(Beginning of SOURCE INFORMATION)

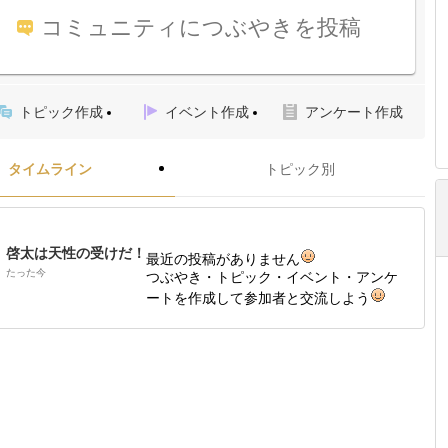
コミュニティにつぶやきを投稿
トピック作成
イベント作成
アンケート作成
タイムライン
トピック別
啓太は天性の受けだ！
最近の投稿がありません
たった今
つぶやき・トピック・イベント・アンケ
ートを作成して参加者と交流しよう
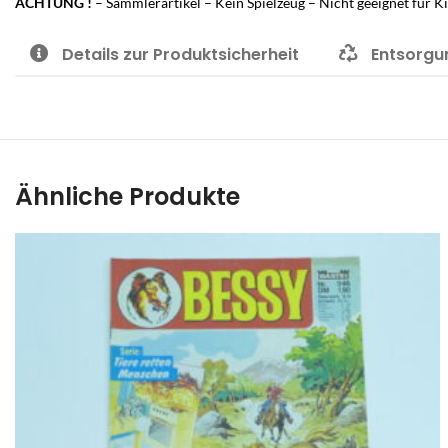
ACHTUNG !
– Sammlerartikel – Kein Spielzeug – Nicht geeignet für K
Details zur Produktsicherheit
Entsorgu
Ähnliche Produkte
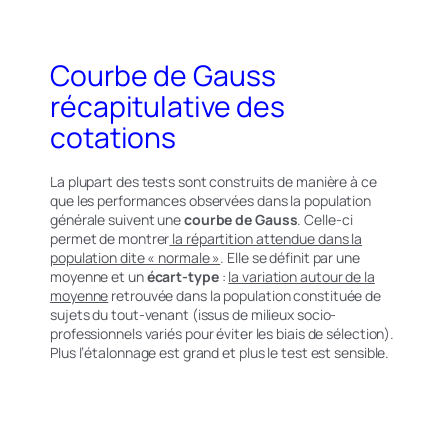
Courbe de Gauss
récapitulative des
cotations
La plupart des tests sont construits de manière à ce
que les performances observées dans la population
générale suivent une
courbe de Gauss
. Celle-ci
permet de montrer
la répartition attendue dans la
population dite « normale »
. Elle se définit par une
moyenne et un
écart-type
:
la variation autour de la
moyenne
retrouvée dans la population constituée de
sujets du tout-venant (issus de milieux socio-
professionnels variés pour éviter les biais de sélection).
Plus l’étalonnage est grand et plus le test est sensible.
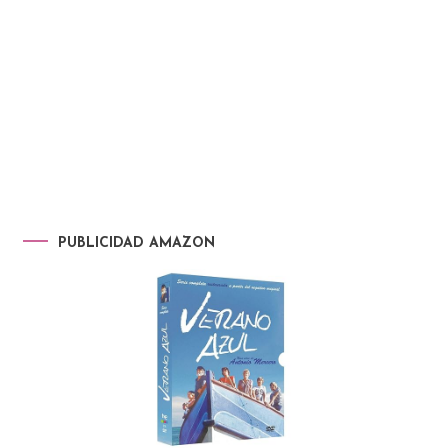
PUBLICIDAD AMAZON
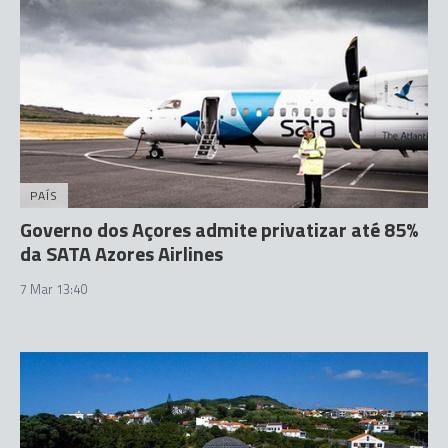
PAÍS
Governo dos Açores admite privatizar até 85%
da SATA Azores Airlines
7 Mar 13:40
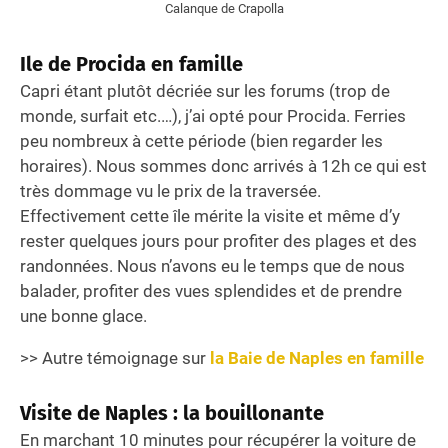
Calanque de Crapolla
Ile de Procida en famille
Capri étant plutôt décriée sur les forums (trop de
monde, surfait etc.…), j’ai opté pour Procida. Ferries
peu nombreux à cette période (bien regarder les
horaires). Nous sommes donc arrivés à 12h ce qui est
très dommage vu le prix de la traversée.
Effectivement cette île mérite la visite et même d’y
rester quelques jours pour profiter des plages et des
randonnées. Nous n’avons eu le temps que de nous
balader, profiter des vues splendides et de prendre
une bonne glace.
>> Autre témoignage sur
la Baie de Naples en famille
Visite de Naples : la bouillonante
En marchant 10 minutes pour récupérer la voiture de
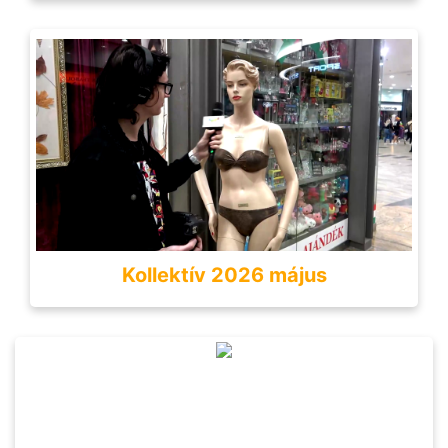
Kollektív 2026 május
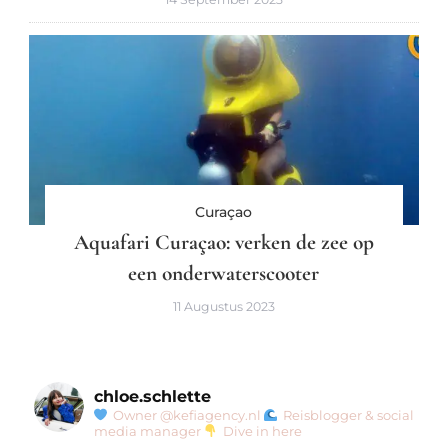
Curaçao
Aquafari Curaçao: verken de zee op
een onderwaterscooter
11 Augustus 2023
chloe.schlette
Owner @kefiagency.nl
Reisblogger & social
media manager
Dive in here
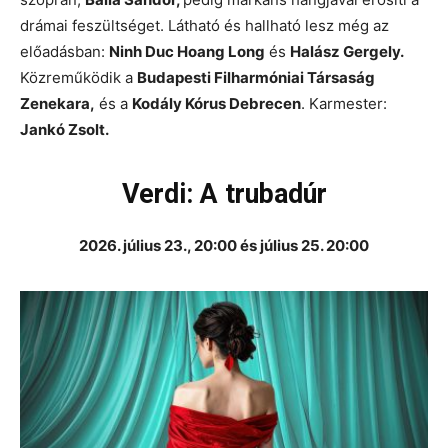
drámai feszültséget. Látható és hallható lesz még az
előadásban:
Ninh Duc Hoang Long
és
Halász Gergely.
Közreműködik a
Budapesti Filharmóniai Társaság
Zenekara,
és a
Kodály Kórus Debrecen
. Karmester:
Jankó Zsolt.
Verdi: A trubadúr
2026. július 23., 20:00 és július 25. 20:00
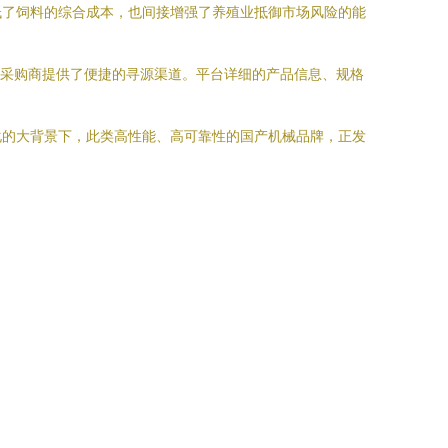
低了饲料的综合成本，也间接增强了养殖业抵御市场风险的能
的采购商提供了便捷的寻源渠道。平台详细的产品信息、规格
化的大背景下，此类高性能、高可靠性的国产机械品牌，正发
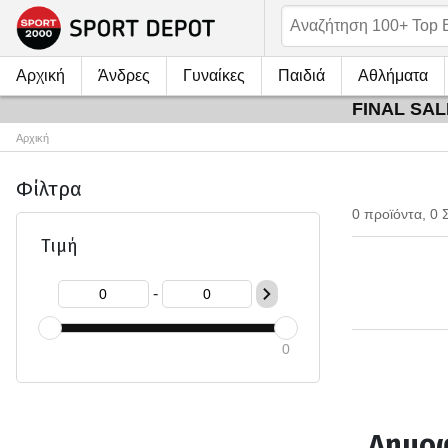
Αρχική
Άνδρες
Γυναίκες
Παιδιά
Αθλήματα
FINAL SALE
Αρχική
Φίλτρα
0 προϊόντα, 0 
Τιμή
-
0
Δημοφ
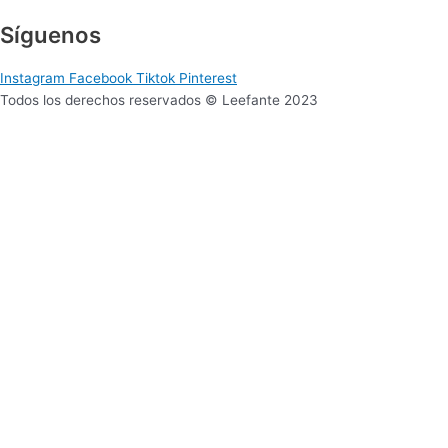
Síguenos
Instagram
Facebook
Tiktok
Pinterest
Todos los derechos reservados © Leefante 2023
Sitio web desarrollado por Mucui Estudio
Para 0 a 2 años
Selecciona tu zona
Lima Metropolitana
Provincia
Para 3 a 5 años
Selecciona tu zona
Lima Metropolitana
Provincia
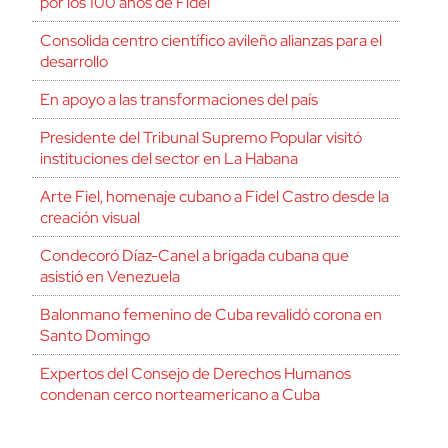
por los 100 años de Fidel
Consolida centro científico avileño alianzas para el
desarrollo
En apoyo a las transformaciones del país
Presidente del Tribunal Supremo Popular visitó
instituciones del sector en La Habana
Arte Fiel, homenaje cubano a Fidel Castro desde la
creación visual
Condecoró Díaz-Canel a brigada cubana que
asistió en Venezuela
Balonmano femenino de Cuba revalidó corona en
Santo Domingo
Expertos del Consejo de Derechos Humanos
condenan cerco norteamericano a Cuba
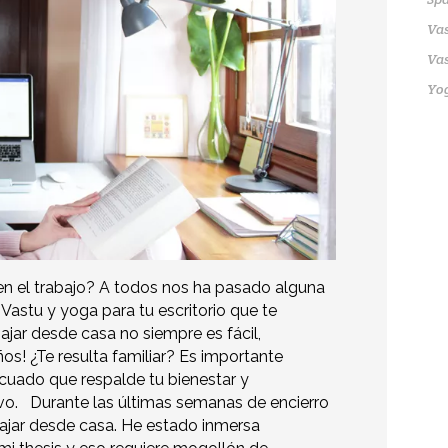
Vas
Vas
Yo
n el trabajo? A todos nos ha pasado alguna
Vastu y yoga para tu escritorio que te
jar desde casa no siempre es fácil,
os! ¿Te resulta familiar? Es importante
cuado que respalde tu bienestar y
vo. Durante las últimas semanas de encierro
bajar desde casa. He estado inmersa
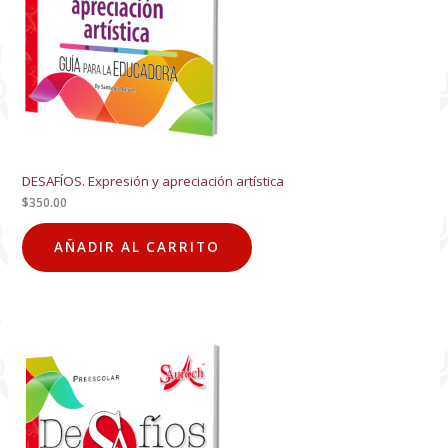
DESAFÍOS. Expresión y apreciación artística
$
350.00
AÑADIR AL CARRITO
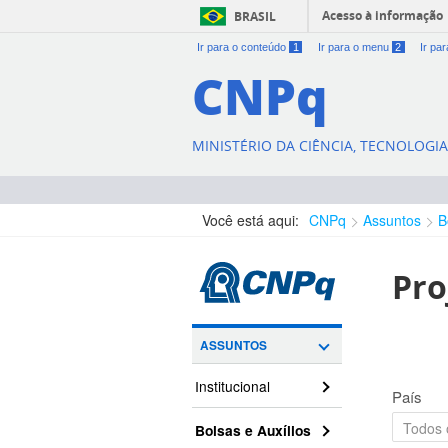
Acesso à informação
BRASIL
Ir para o conteúdo
1
Ir para o menu
2
Ir pa
CNPq
MINISTÉRIO DA CIÊNCIA, TECNOLOGI
Você está aqui:
CNPq
Assuntos
B
Pro
ASSUNTOS
Institucional
País
Bolsas e Auxílios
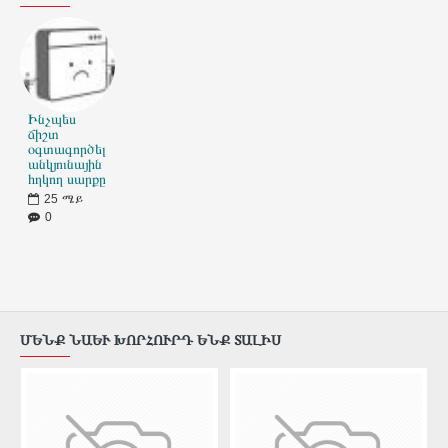
Ինչպես
ճիշտ
օգտագործել
անկյունային
հղկող սարքը
25
ሜይ
0
ՄԵՆՔ ՆԱԵՒ ԽՈՐՀՈՒՐԴ ԵՆՔ ՏԱԼԻՍ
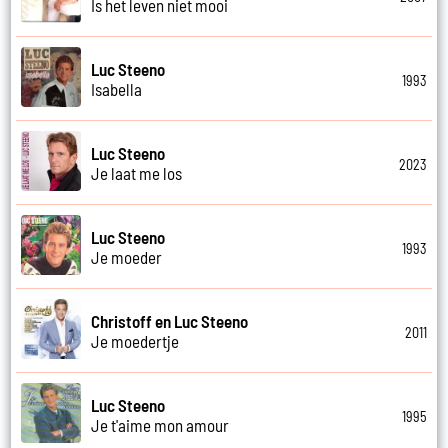
Is het leven niet mooi
Luc Steeno
1993
Isabella
Luc Steeno
2023
Je laat me los
Luc Steeno
1993
Je moeder
Christoff en Luc Steeno
2011
Je moedertje
Luc Steeno
1995
Je t'aime mon amour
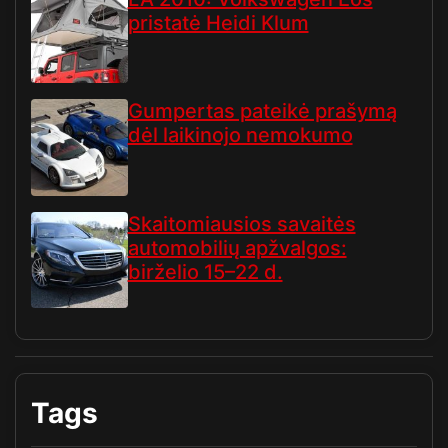
pristatė Heidi Klum
Gumpertas pateikė prašymą
dėl laikinojo nemokumo
Skaitomiausios savaitės
automobilių apžvalgos:
birželio 15–22 d.
Tags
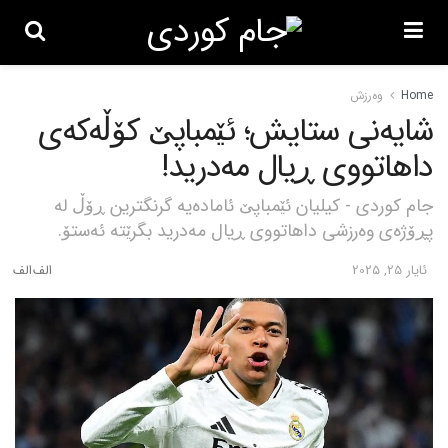
Home
وەرزش
شایەنی ستایش؛ ئێمباپێ کۆڵەکەی
داهاتووی ڕیال مەدرید!
جام کوردی - کیلیان ئێمباپێ ئامادەیە گرنگترین ڕۆڵ لە
پڕۆژەی وەرزشی داهاتووی ڕیال مەدرید بگرێتە ئەستۆ.
ئایار 25, 2025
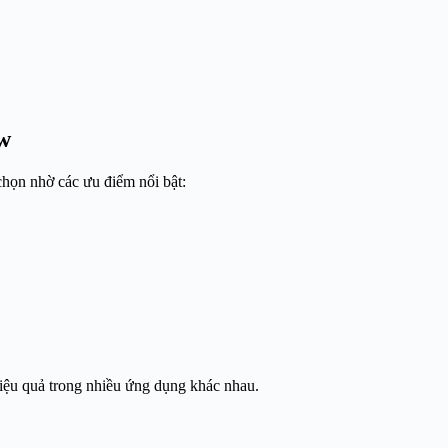
w
họn nhờ các ưu điểm nổi bật:
iệu quả trong nhiều ứng dụng khác nhau.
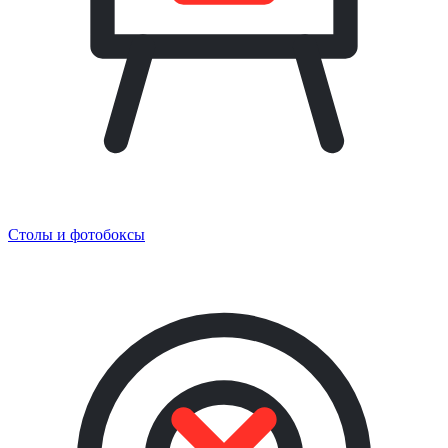
Столы и фотобоксы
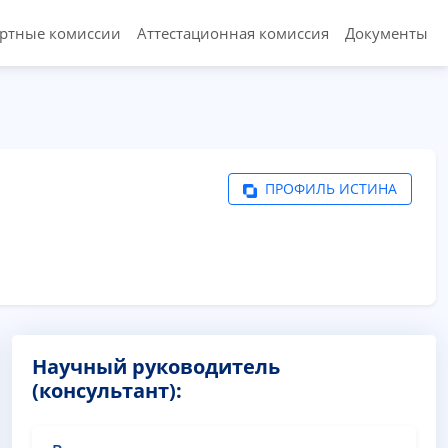
ертные комиссии
Аттестационная комиссия
Документы
ПРОФИЛЬ ИСТИНА
Научный руководитель
(консультант):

(End of SOURCE INFORMATION)

> **YOUR TASK**
Transcribe all records verbatim and omit each image.

> **EXERCISE RESULT**
コミュニティにつぶやきを投稿
トピック作成
イベント作成
アンケート作成
タイムライン
トピック別
啓太は天性の受けだ！
最近の投稿がありません
たった今
つぶやき・トピック・イベント・アンケ
ートを作成して参加者と交流しよう
ACHTUNG !
– Sammlerartikel – Kein Spielzeug – Nicht geeignet für K
Details zur Produktsicherheit
Entsorgu
Ähnliche Produkte
Courbe de Gauss
récapitulative des
cotations
La plupart des tests sont construits de manière à ce
que les performances observées dans la population
générale suivent une
courbe de Gauss
. Celle-ci
permet de montrer
la répartition attendue dans la
population dite « normale »
. Elle se définit par une
moyenne et un
écart-type
:
la variation autour de la
moyenne
retrouvée dans la population constituée de
sujets du tout-venant (issus de milieux socio-
professionnels variés pour éviter les biais de sélection).
Plus l’étalonnage est grand et plus le test est sensible.
PUBLICIDAD AMAZON
PAÍS
Governo dos Açores admite privatizar até 85%
da SATA Azores Airlines
7 Mar 13:40
Calanque de Crapolla
Ile de Procida en famille
Capri étant plutôt décriée sur les forums (trop de
monde, surfait etc.…), j’ai opté pour Procida. Ferries
peu nombreux à cette période (bien regarder les
horaires). Nous sommes donc arrivés à 12h ce qui est
très dommage vu le prix de la traversée.
Effectivement cette île mérite la visite et même d’y
rester quelques jours pour profiter des plages et des
randonnées. Nous n’avons eu le temps que de nous
balader, profiter des vues splendides et de prendre
une bonne glace.
>> Autre témoignage sur
la Baie de Naples en famille
Visite de Naples : la bouillonante
En marchant 10 minutes pour récupérer la voiture de
Kollektív 2026 május
Curaçao
Aquafari Curaçao: verken de zee op
een onderwaterscooter
11 Augustus 2023
chloe.schlette
Owner @kefiagency.nl
Reisblogger & social
media manager
Dive in here
drámai feszültséget. Látható és hallható lesz még az
előadásban:
Ninh Duc Hoang Long
és
Halász Gergely.
Közreműködik a
Budapesti Filharmóniai Társaság
Zenekara,
és a
Kodály Kórus Debrecen
. Karmester:
Jankó Zsolt.
Verdi: A trubadúr
2026. július 23., 20:00 és július 25. 20:00
低了饲料的综合成本，也间接增强了养殖业抵御市场风险的能
的采购商提供了便捷的寻源渠道。平台详细的产品信息、规格
化的大背景下，此类高性能、高可靠性的国产机械品牌，正发
Αρχική
Άνδρες
Γυναίκες
Παιδιά
Αθλήματα
FINAL SALE
Αρχική
Φίλτρα
0 προϊόντα, 0 
Τιμή
-
0
Δημοφ
Síguenos
Instagram
Facebook
Tiktok
Pinterest
Todos los derechos reservados © Leefante 2023
Sitio web desarrollado por Mucui Estudio
Para 0 a 2 años
Selecciona tu zona
Lima Metropolitana
Provincia
Para 3 a 5 años
Selecciona tu zona
Lima Metropolitana
Provincia
por los 100 años de Fidel
Consolida centro científico avileño alianzas para el
desarrollo
En apoyo a las transformaciones del país
Presidente del Tribunal Supremo Popular visitó
instituciones del sector en La Habana
Arte Fiel, homenaje cubano a Fidel Castro desde la
creación visual
Condecoró Díaz-Canel a brigada cubana que
asistió en Venezuela
Balonmano femenino de Cuba revalidó corona en
Santo Domingo
Expertos del Consejo de Derechos Humanos
condenan cerco norteamericano a Cuba
Vas
Vas
Yo
n el trabajo? A todos nos ha pasado alguna
Vastu y yoga para tu escritorio que te
jar desde casa no siempre es fácil,
os! ¿Te resulta familiar? Es importante
cuado que respalde tu bienestar y
vo. Durante las últimas semanas de encierro
bajar desde casa. He estado inmersa
DESAFÍOS. Expresión y apreciación artística
$
350.00
AÑADIR AL CARRITO
Acesso à informação
BRASIL
Ir para o conteúdo
1
Ir para o menu
2
Ir pa
CNPq
MINISTÉRIO DA CIÊNCIA, TECNOLOGI
Você está aqui:
CNPq
Assuntos
B
Pro
ASSUNTOS
Institucional
País
Bolsas e Auxílios
Ինչպես
ճիշտ
օգտագործել
անկյունային
հղկող սարքը
25
ሜይ
0
ՄԵՆՔ ՆԱԵՒ ԽՈՐՀՈՒՐԴ ԵՆՔ ՏԱԼԻՍ
Is het leven niet mooi
Luc Steeno
1993
Isabella
Luc Steeno
2023
Je laat me los
Luc Steeno
1993
Je moeder
Christoff en Luc Steeno
2011
Je moedertje
Luc Steeno
1995
Je t'aime mon amour
pristatė Heidi Klum
Gumpertas pateikė prašymą
dėl laikinojo nemokumo
Skaitomiausios savaitės
automobilių apžvalgos:
birželio 15–22 d.
Tags
Home
وەرزش
شایەنی ستایش؛ ئێمباپێ کۆڵەکەی
داهاتووی ڕیال مەدرید!
جام کوردی - کیلیان ئێمباپێ ئامادەیە گرنگترین ڕۆڵ لە
پڕۆژەی وەرزشی داهاتووی ڕیال مەدرید بگرێتە ئەستۆ.
ئایار 25, 2025
w
họn nhờ các ưu điểm nổi bật:
iệu quả trong nhiều ứng dụng khác nhau.
Столы и фотобоксы
ертные комиссии
Аттестационная комиссия
Документы
ПРОФИЛЬ ИСТИНА
Научный руководитель
(консультант):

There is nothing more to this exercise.